• _DIRECTIONS FOR THIS TASK_
Lines of the listing that contain "triển" need to be copied.

• _AVAILABLE RECORDS_
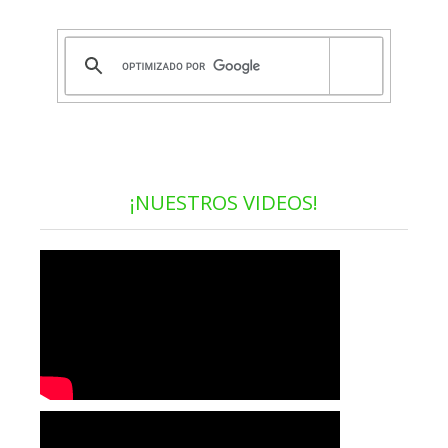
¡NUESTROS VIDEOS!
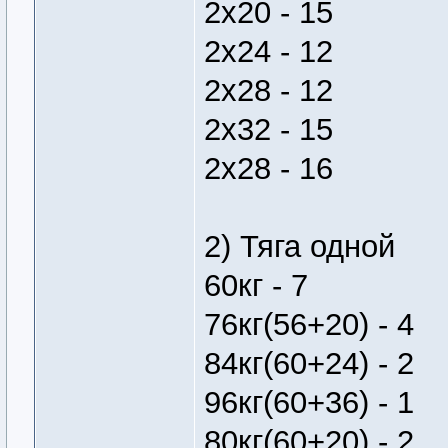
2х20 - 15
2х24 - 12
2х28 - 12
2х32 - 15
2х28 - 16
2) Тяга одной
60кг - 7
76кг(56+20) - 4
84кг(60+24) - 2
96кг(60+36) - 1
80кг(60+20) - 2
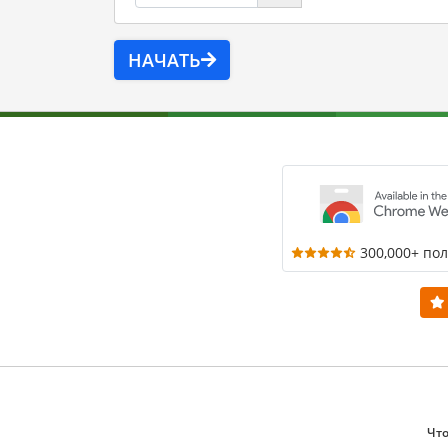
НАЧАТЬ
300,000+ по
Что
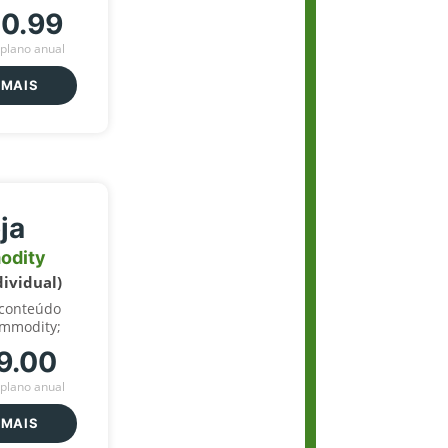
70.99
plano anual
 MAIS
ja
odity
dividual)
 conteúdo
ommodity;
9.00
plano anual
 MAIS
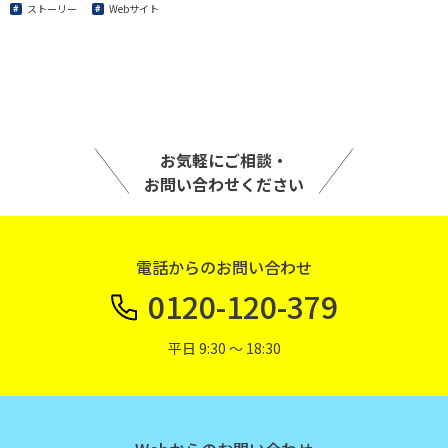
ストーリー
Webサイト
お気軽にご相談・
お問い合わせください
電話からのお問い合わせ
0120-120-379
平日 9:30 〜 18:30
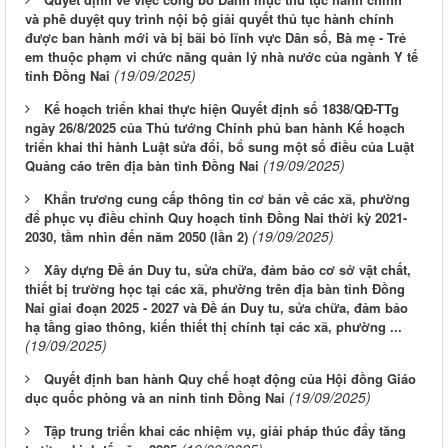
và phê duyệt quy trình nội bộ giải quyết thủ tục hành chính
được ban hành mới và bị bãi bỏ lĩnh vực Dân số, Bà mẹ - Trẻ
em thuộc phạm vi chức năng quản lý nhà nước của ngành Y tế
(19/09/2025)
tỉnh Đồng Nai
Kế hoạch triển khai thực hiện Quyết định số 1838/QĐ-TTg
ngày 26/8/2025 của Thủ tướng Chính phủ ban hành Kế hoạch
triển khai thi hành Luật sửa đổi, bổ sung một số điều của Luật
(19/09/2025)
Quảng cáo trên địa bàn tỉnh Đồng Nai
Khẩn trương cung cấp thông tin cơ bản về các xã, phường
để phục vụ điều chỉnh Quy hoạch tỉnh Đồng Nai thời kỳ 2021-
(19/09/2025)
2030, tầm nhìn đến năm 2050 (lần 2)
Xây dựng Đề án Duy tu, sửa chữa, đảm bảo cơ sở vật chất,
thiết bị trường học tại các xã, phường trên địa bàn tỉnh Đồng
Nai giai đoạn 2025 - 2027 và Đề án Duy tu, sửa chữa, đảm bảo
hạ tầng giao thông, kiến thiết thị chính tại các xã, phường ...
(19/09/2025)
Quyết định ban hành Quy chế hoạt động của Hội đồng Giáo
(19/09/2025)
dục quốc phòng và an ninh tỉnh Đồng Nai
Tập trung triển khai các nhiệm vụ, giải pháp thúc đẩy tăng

• _ANSWER FOR THE TASK_
Kế hoạch triển khai thực hiện Quyết định số 1838/QĐ-TTg
triển khai thi hành Luật sửa đổi, bổ sung một số điều của Luật
Tập trung triển khai các nhiệm vụ, giải pháp thúc đẩy tăng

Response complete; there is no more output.